[Editor’s Note: This is part six of Mark Keating’s 11-part series of the origins and evolution of organic agriculture; how the organic community and the USDA eventually came together to create the national organic standards; their subsequent implementation, and the fallout felt through to the present day.]
“Democracy is the worst form of government you can live with, until you’ve tried all the rest.”—Winston Churchill
Feb 12, 2010. How the Purity of Product Came to Triumph Over the Integrity of Process
Part 6: The USDA rolled out its first proposal for national organic standards in late 1997 and within weeks the verdict was decisive: universal repudiation, to put it mildly. The Department typically received scores, maybe a few hundred public comments on its draft regulations. The torrent of comment on the organic standards poured in by the thousands per day and ultimately exceeded 275,000 with maybe 4 having anything complimentary to say. A realist by nature, USDA Secretary Dan Glickman found religion and promised to do right the next time around. Indeed, the Secretary was so sensitized by the backlash that he committed the USDA to issuing a second draft proposal for additional comment before finalizing the standards.

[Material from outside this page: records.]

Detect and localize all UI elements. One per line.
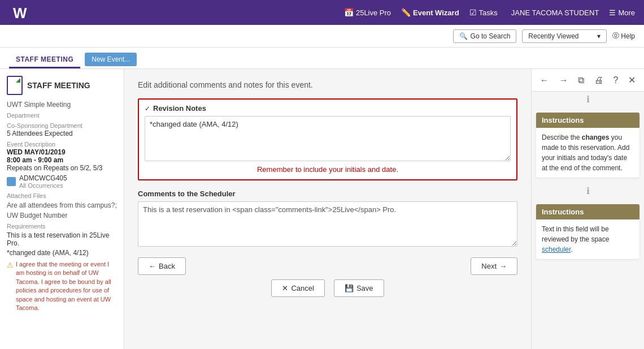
back-button[interactable]: ← Back [138,257,186,275]
panel-print-button[interactable]: 🖨 [592,74,606,87]
resource-sub: All Occurrences [19,182,67,189]
edit-icon: ✏️ [401,8,411,17]
event-desc-label: Event Description [7,141,117,148]
chevron-down-icon: ▾ [597,32,601,40]
attendees: 5 Attendees Expected [7,130,117,137]
test-reservation-text: This is a test reservation in 25Live Pro… [7,231,117,247]
instructions-card-2: Instructions Text in this field will be … [536,204,639,259]
sidebar-title: STAFF MEETING [27,81,90,90]
panel-help-button[interactable]: ? [611,74,621,87]
resource-code: ADMCWCG405 [19,174,67,182]
nav-buttons: ← Back Next → [138,257,517,275]
resource-cube-icon [7,177,16,186]
tab-bar: STAFF MEETING New Event... [0,48,644,69]
sidebar-subtitle: UWT Simple Meeting [7,101,117,109]
hamburger-icon: ☰ [609,8,616,17]
next-button[interactable]: Next → [471,257,517,275]
bottom-buttons: ✕ Cancel 💾 Save [138,279,517,297]
tab-staff-meeting[interactable]: STAFF MEETING [9,52,80,68]
left-sidebar: STAFF MEETING UWT Simple Meeting Departm… [0,69,124,349]
nav-links: 📅 25Live Pro ✏️ Event Wizard ☑ Tasks JAN… [344,8,635,17]
new-event-button[interactable]: New Event... [85,53,137,66]
check-icon: ✓ [145,105,150,113]
instructions-body-1: Describe the changes you made to this re… [536,128,639,178]
cancel-button[interactable]: ✕ Cancel [271,279,324,297]
revision-notes-textarea[interactable]: *changed date (AMA, 4/12) [145,116,511,161]
revision-notes-header: ✓ Revision Notes [145,104,511,113]
file-icon [7,76,23,95]
center-content: Edit additional comments and notes for t… [124,69,531,349]
second-bar: 🔍 Go to Search Recently Viewed ▾ ⓪ Help [0,25,644,48]
revision-notes-label: Revision Notes [153,104,206,113]
warning-row: ⚠ I agree that the meeting or event I am… [7,260,117,312]
panel-forward-button[interactable]: → [557,74,571,87]
go-to-search-button[interactable]: 🔍 Go to Search [453,29,517,43]
warning-icon: ⚠ [7,261,14,269]
nav-25live-pro[interactable]: 📅 25Live Pro [344,8,391,17]
calendar-icon: 📅 [344,8,354,17]
help-circle-icon: ⓪ [612,31,619,41]
event-repeats: Repeats on Repeats on 5/2, 5/3 [7,164,117,172]
search-icon: 🔍 [459,32,468,40]
svg-text:W: W [13,5,27,21]
right-panel: ← → ⧉ 🖨 ? ✕ ℹ Instructions Describe the … [531,69,644,349]
instructions-header-1: Instructions [536,113,639,128]
instructions-body-2: Text in this field will be reviewed by t… [536,219,639,259]
more-menu[interactable]: ☰ More [609,8,635,17]
warning-text: I agree that the meeting or event I am h… [16,260,117,312]
panel-nav: ← → ⧉ 🖨 ? ✕ [532,69,644,92]
nav-event-wizard[interactable]: ✏️ Event Wizard [401,8,459,17]
floppy-icon: 💾 [345,284,354,292]
main-layout: STAFF MEETING UWT Simple Meeting Departm… [0,69,644,349]
event-date: WED MAY/01/2019 [7,148,117,156]
x-icon: ✕ [282,284,288,292]
panel-back-button[interactable]: ← [538,74,551,87]
sidebar-qa1: Are all attendees from this campus?; [7,201,117,209]
tasks-icon: ☑ [469,8,477,17]
comments-section: Comments to the Scheduler This is a test… [138,189,517,248]
scheduler-link[interactable]: scheduler [542,245,571,253]
panel-copy-button[interactable]: ⧉ [576,74,586,87]
instructions-card-1: Instructions Describe the changes you ma… [536,113,639,178]
panel-close-button[interactable]: ✕ [626,74,638,87]
sidebar-header: STAFF MEETING [7,76,117,95]
revision-reminder: Remember to include your initials and da… [145,165,511,174]
user-name: JANE TACOMA STUDENT [511,8,599,17]
recently-viewed-dropdown[interactable]: Recently Viewed ▾ [522,29,607,43]
arrow-left-icon: ← [149,262,156,270]
help-link[interactable]: ⓪ Help [612,31,635,41]
changed-date-text: *changed date (AMA, 4/12) [7,249,117,257]
attached-files-label: Attached Files [7,192,117,199]
co-sponsoring-label: Co-Sponsoring Department [7,122,117,129]
page-heading: Edit additional comments and notes for t… [138,80,517,89]
resource-row: ADMCWCG405 All Occurrences [7,174,117,189]
comments-textarea[interactable]: This is a test reservation in <span clas… [138,201,517,247]
revision-notes-box: ✓ Revision Notes *changed date (AMA, 4/1… [138,98,517,180]
requirements-label: Requirements [7,223,117,230]
top-nav: W 📅 25Live Pro ✏️ Event Wizard ☑ Tasks J… [0,0,644,25]
info-circle-1: ℹ [532,92,644,107]
arrow-right-icon: → [499,262,507,270]
uw-logo[interactable]: W [9,2,32,23]
sidebar-qa2: UW Budget Number [7,212,117,219]
event-time: 8:00 am - 9:00 am [7,156,117,164]
save-button[interactable]: 💾 Save [334,279,384,297]
department-label: Department [7,112,117,119]
nav-tasks[interactable]: ☑ Tasks [469,8,498,17]
instructions-header-2: Instructions [536,204,639,219]
info-circle-2: ℹ [532,183,644,199]
comments-label: Comments to the Scheduler [138,189,517,198]
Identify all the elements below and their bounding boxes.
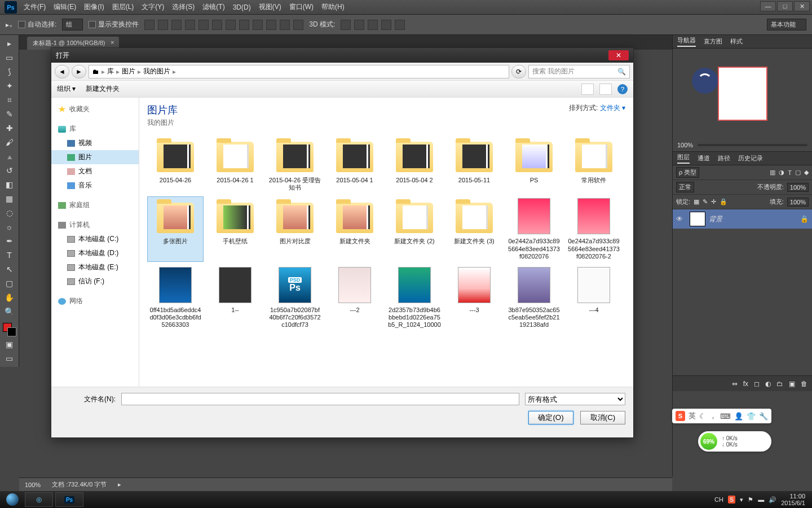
start-button[interactable]: [2, 492, 23, 507]
file-item[interactable]: 1--: [207, 265, 263, 331]
tab-paths[interactable]: 路径: [718, 154, 730, 163]
brush-tool[interactable]: 🖌: [2, 136, 17, 148]
filter-icon[interactable]: T: [788, 169, 792, 176]
new-layer-icon[interactable]: ▣: [789, 380, 795, 388]
sidebar-homegroup[interactable]: 家庭组: [69, 200, 90, 210]
eraser-tool[interactable]: ◧: [2, 178, 17, 191]
file-item[interactable]: 新建文件夹: [326, 196, 383, 262]
layer-kind-filter[interactable]: ρ 类型: [676, 167, 699, 178]
file-item[interactable]: 0e2442a7d933c895664e83eed41373f08202076: [506, 196, 562, 262]
new-folder-button[interactable]: 新建文件夹: [86, 84, 120, 94]
filename-input[interactable]: [121, 393, 519, 405]
zoom-tool[interactable]: 🔍: [2, 305, 17, 318]
trash-icon[interactable]: 🗑: [801, 380, 807, 388]
quickmask-tool[interactable]: ▣: [2, 338, 17, 351]
sidebar-item-music[interactable]: 音乐: [51, 178, 139, 192]
mode3d-icon[interactable]: [341, 20, 351, 30]
status-menu-icon[interactable]: ▸: [118, 481, 121, 488]
mode3d-icon[interactable]: [368, 20, 378, 30]
tray-icon[interactable]: ⚑: [748, 496, 753, 503]
window-close[interactable]: ✕: [794, 1, 810, 11]
file-item[interactable]: 2015-04-26 1: [207, 135, 263, 193]
speed-widget[interactable]: 69% ↑ 0K/s ↓ 0K/s: [698, 431, 771, 452]
dodge-tool[interactable]: ☼: [2, 221, 17, 233]
align-icon[interactable]: [158, 20, 168, 30]
group-icon[interactable]: 🗀: [776, 380, 783, 388]
sidebar-computer[interactable]: 计算机: [69, 220, 90, 230]
screenmode-tool[interactable]: ▭: [2, 352, 17, 365]
file-item[interactable]: 2015-05-11: [446, 135, 502, 193]
auto-select-checkbox[interactable]: [18, 21, 25, 28]
sidebar-item-pictures[interactable]: 图片: [51, 150, 139, 164]
ime-bar[interactable]: S 英 ☾， ⌨ 👤 👕 🔧: [672, 409, 771, 423]
sidebar-drive-d[interactable]: 本地磁盘 (D:): [51, 246, 139, 260]
history-tool[interactable]: ↺: [2, 164, 17, 177]
mode3d-icon[interactable]: [381, 20, 391, 30]
distribute-icon[interactable]: [239, 20, 249, 30]
file-item[interactable]: ---3: [446, 265, 502, 331]
file-item[interactable]: 2015-04-26: [147, 135, 204, 193]
lock-icon[interactable]: 🔒: [720, 198, 727, 205]
link-icon[interactable]: ⇔: [732, 380, 738, 388]
cancel-button[interactable]: 取消(C): [580, 411, 625, 424]
gradient-tool[interactable]: ▦: [2, 192, 17, 205]
sidebar-favorites[interactable]: 收藏夹: [69, 104, 90, 114]
menu-layer[interactable]: 图层(L): [112, 2, 134, 12]
mode3d-icon[interactable]: [395, 20, 405, 30]
workspace-switcher[interactable]: 基本功能: [767, 19, 806, 30]
heal-tool[interactable]: ✚: [2, 122, 17, 134]
breadcrumb[interactable]: 🖿 ▸ 库▸ 图片▸ 我的图片▸: [89, 65, 509, 78]
menu-edit[interactable]: 编辑(E): [54, 2, 76, 12]
sidebar-libraries[interactable]: 库: [69, 124, 76, 134]
nav-back-button[interactable]: ◄: [55, 65, 69, 78]
crop-tool[interactable]: ⌗: [2, 94, 17, 106]
tray-ime-icon[interactable]: S: [728, 496, 735, 503]
file-item[interactable]: 2d2357b73d9b4b6bbebd1d0226ea75b5_R_1024_…: [386, 265, 443, 331]
lock-icon[interactable]: ✎: [703, 198, 708, 205]
menu-select[interactable]: 选择(S): [172, 2, 195, 12]
filter-icon[interactable]: ◑: [779, 169, 784, 176]
file-item[interactable]: PSDPs1c950a7b02087bf40b6f7c20f6d3572c10d…: [267, 265, 323, 331]
sort-dropdown[interactable]: 文件夹 ▾: [600, 104, 625, 112]
menu-type[interactable]: 文字(Y): [142, 2, 164, 12]
tray-clock[interactable]: 11:00 2015/6/1: [781, 493, 805, 506]
file-item[interactable]: 手机壁纸: [207, 196, 263, 262]
opacity-value[interactable]: 100%: [787, 183, 809, 192]
taskbar-app[interactable]: ◎: [25, 492, 53, 507]
sidebar-drive-e[interactable]: 本地磁盘 (E:): [51, 260, 139, 274]
file-item[interactable]: 2015-05-04 2: [386, 135, 443, 193]
adjustment-icon[interactable]: ◐: [765, 380, 771, 388]
blur-tool[interactable]: ◌: [2, 207, 17, 219]
menu-filter[interactable]: 滤镜(T): [202, 2, 224, 12]
file-item[interactable]: ---4: [566, 265, 622, 331]
align-icon[interactable]: [185, 20, 195, 30]
move-tool[interactable]: ▸: [2, 37, 17, 50]
crumb-mypictures[interactable]: 我的图片: [143, 67, 170, 76]
ok-button[interactable]: 确定(O): [528, 411, 573, 424]
help-icon[interactable]: ?: [617, 84, 628, 94]
lasso-tool[interactable]: ⟆: [2, 65, 17, 78]
menu-view[interactable]: 视图(V): [259, 2, 281, 12]
file-item[interactable]: 0e2442a7d933c895664e83eed41373f08202076-…: [566, 196, 622, 262]
show-transform-checkbox[interactable]: [89, 21, 96, 28]
menu-image[interactable]: 图像(I): [84, 2, 104, 12]
tab-navigator[interactable]: 导航器: [677, 36, 696, 47]
file-item[interactable]: 常用软件: [566, 135, 622, 193]
distribute-icon[interactable]: [293, 20, 303, 30]
filter-icon[interactable]: ▢: [795, 169, 801, 176]
shirt-icon[interactable]: 👕: [747, 412, 756, 421]
menu-3d[interactable]: 3D(D): [233, 3, 251, 11]
marquee-tool[interactable]: ▭: [2, 51, 17, 64]
tray-lang[interactable]: CH: [714, 496, 723, 503]
lock-icon[interactable]: ▦: [694, 198, 699, 205]
auto-select-dropdown[interactable]: 组: [62, 19, 83, 30]
distribute-icon[interactable]: [253, 20, 263, 30]
search-input[interactable]: 搜索 我的图片 🔍: [528, 65, 630, 78]
view-button[interactable]: [581, 84, 594, 95]
nav-forward-button[interactable]: ►: [72, 65, 86, 78]
sidebar-item-documents[interactable]: 文档: [51, 164, 139, 178]
wrench-icon[interactable]: 🔧: [759, 412, 768, 421]
keyboard-icon[interactable]: ⌨: [720, 412, 731, 421]
file-item[interactable]: 新建文件夹 (2): [386, 196, 443, 262]
align-icon[interactable]: [171, 20, 182, 30]
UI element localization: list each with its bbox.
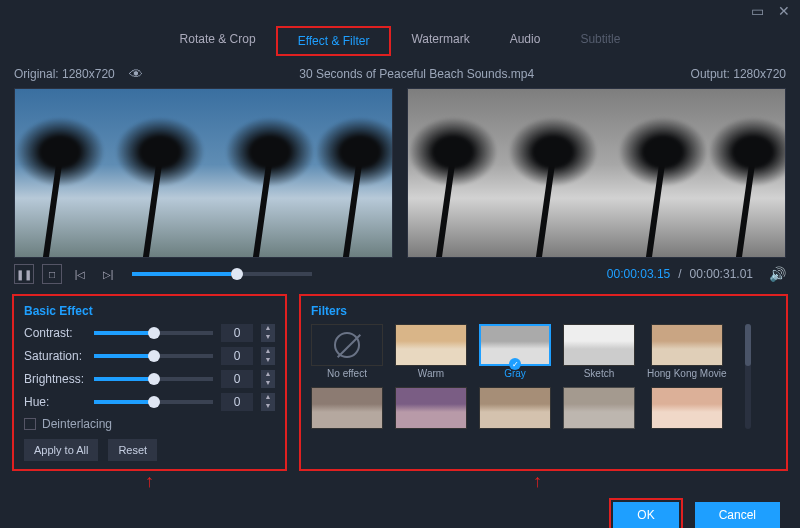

Reflecting his good faith, the Secretary appointed the widely respected Kathleen Merrigan as Administrator of the Agricultural Marketing Service to lead this initiative. When asked what made the concert promoter Bill Graham special, Grace Slick of the Jefferson Airplane commented that “He was one of them and he was one of us.” Merrigan (now the Deputy Secretary of Agriculture) earned similar standing; she was solidly connected in DC as a whip smart Hill staffer who gained the trust of the grassroots community while drafting the Organic Foods Production Act (OFPA) (PDF). The USDA also brought in Keith Jones, a savvy veteran of the Texas Department of Agriculture’s successful certification program to run the day to day operations of the National Organic Program (NOP). The Secretary made it clear that he wanted the job done and done right before he left office at the end of the Clinton Administration. Once he signaled support, the mid- and upper-level bureaucrats who had gone through the motions for five years on the first proposal became much better at returning phone calls and solving problems.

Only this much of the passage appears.